To do> Return each line of the records holding the string "coding".

Provided records>
__________________________________________________
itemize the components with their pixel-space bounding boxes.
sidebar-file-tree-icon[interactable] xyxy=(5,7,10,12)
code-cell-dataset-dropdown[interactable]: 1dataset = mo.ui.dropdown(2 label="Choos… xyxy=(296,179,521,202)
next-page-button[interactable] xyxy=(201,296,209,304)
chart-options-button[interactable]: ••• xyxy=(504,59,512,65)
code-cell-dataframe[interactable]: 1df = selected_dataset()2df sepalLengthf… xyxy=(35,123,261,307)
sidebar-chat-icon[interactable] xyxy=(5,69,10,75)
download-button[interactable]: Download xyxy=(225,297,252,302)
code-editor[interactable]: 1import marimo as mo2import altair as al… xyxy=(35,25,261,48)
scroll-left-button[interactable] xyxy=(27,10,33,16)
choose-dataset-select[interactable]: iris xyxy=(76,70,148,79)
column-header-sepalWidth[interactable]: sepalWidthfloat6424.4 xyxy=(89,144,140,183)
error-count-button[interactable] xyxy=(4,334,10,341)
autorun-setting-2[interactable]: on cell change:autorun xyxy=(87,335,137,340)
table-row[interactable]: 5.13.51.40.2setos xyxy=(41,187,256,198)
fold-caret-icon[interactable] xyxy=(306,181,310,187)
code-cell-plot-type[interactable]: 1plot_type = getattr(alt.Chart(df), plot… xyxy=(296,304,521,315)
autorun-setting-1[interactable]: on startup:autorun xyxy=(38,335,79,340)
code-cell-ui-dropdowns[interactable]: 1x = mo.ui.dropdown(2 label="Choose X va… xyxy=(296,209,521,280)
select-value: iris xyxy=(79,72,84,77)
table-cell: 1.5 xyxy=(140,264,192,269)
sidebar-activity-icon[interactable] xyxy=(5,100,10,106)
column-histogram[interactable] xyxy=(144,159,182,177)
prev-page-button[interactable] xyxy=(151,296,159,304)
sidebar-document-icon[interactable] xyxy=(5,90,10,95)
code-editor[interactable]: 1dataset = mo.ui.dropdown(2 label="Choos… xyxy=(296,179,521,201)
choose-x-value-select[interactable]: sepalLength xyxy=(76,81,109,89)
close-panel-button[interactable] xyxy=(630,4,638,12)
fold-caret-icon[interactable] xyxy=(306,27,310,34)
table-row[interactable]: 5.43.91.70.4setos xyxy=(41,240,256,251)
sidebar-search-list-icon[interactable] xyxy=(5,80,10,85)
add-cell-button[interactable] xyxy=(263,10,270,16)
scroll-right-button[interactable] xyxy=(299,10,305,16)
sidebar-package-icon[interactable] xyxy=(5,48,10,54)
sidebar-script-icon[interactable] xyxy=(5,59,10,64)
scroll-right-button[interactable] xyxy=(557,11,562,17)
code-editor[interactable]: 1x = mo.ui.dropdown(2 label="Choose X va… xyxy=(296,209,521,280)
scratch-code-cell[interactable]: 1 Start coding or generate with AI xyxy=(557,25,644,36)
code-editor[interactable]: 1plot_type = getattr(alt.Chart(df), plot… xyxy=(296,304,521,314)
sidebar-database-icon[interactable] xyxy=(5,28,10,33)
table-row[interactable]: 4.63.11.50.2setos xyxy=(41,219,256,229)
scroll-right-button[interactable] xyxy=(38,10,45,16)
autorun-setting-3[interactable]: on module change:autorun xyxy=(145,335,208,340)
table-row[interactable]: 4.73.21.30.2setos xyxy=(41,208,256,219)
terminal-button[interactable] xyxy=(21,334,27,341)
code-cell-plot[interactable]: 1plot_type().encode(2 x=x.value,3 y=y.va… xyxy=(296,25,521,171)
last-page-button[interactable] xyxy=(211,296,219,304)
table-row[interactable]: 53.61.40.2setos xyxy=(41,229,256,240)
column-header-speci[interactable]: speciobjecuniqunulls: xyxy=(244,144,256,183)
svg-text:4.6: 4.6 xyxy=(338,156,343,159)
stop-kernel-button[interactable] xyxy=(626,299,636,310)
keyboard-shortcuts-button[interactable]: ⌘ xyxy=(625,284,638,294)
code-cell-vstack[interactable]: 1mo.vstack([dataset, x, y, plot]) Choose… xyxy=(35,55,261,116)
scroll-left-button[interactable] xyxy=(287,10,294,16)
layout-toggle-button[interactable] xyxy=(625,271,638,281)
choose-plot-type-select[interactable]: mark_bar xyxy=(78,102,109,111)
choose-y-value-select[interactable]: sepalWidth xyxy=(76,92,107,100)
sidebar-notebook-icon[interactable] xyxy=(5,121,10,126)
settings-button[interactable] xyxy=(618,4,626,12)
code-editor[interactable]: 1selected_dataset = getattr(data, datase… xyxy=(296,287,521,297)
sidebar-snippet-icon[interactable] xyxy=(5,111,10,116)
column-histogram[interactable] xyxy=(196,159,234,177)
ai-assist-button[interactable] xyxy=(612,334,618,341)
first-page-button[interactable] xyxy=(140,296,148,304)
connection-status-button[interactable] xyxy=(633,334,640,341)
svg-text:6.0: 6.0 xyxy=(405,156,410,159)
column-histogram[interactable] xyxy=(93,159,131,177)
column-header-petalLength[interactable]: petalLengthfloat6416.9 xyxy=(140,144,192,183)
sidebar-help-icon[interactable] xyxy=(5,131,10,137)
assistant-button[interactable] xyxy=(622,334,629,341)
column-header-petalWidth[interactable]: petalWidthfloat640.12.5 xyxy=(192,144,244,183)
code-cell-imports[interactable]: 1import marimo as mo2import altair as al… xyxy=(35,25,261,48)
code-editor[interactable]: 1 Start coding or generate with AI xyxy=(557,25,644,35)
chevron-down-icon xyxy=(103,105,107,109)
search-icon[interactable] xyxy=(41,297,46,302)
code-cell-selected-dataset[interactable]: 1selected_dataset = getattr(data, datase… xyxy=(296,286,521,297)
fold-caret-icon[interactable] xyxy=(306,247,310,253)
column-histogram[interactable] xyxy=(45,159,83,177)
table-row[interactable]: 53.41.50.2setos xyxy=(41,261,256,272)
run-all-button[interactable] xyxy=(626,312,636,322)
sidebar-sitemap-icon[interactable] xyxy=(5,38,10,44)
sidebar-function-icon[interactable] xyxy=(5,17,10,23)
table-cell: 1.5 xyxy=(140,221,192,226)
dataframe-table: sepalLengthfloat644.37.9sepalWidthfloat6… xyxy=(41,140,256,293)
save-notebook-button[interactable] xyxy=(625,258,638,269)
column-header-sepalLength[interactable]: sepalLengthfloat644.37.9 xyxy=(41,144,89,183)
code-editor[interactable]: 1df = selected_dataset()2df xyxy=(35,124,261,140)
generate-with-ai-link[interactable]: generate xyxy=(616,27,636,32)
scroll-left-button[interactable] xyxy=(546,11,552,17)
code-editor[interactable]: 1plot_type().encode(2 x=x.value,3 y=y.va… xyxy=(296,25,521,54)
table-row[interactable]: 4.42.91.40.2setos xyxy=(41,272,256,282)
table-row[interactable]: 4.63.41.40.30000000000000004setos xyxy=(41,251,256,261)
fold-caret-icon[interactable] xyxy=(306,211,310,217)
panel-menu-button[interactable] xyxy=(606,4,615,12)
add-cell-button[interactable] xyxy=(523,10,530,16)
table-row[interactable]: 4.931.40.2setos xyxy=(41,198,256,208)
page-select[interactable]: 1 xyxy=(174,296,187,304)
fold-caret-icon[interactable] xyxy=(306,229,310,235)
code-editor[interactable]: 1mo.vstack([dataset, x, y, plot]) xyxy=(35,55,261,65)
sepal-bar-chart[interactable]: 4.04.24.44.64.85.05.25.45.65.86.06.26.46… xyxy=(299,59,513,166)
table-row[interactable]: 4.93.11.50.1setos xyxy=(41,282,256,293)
__________________________________________________
Response>
scratch-code-cell[interactable]: 1 Start coding or generate with AI xyxy=(557,25,644,36)
code-editor[interactable]: 1 Start coding or generate with AI xyxy=(557,25,644,35)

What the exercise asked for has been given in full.